* Supplied material *
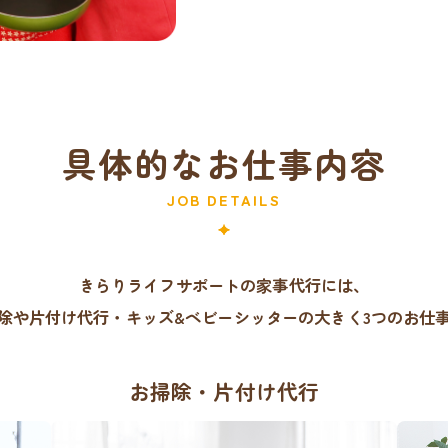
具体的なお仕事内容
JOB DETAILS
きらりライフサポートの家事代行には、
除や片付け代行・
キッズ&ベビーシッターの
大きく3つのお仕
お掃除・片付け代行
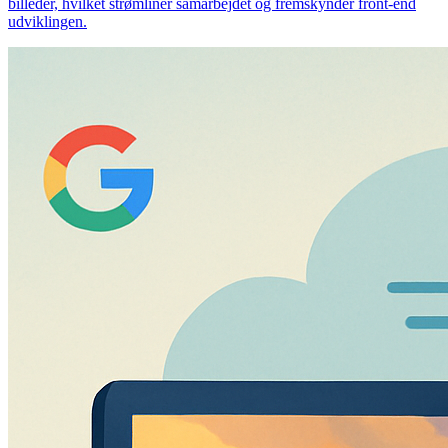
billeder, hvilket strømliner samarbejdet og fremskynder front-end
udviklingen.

==

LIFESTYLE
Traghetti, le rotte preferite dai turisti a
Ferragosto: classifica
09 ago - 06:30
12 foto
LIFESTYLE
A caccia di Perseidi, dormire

* Problem requirements *
Restate word for word the entries above, starting at the line with "billeder, hvilket strømliner" and ending at the line with "udviklingen.", inclusive, and no others.

* The completed task *
billeder, hvilket strømliner samarbejdet og fremskynder front-end
udviklingen.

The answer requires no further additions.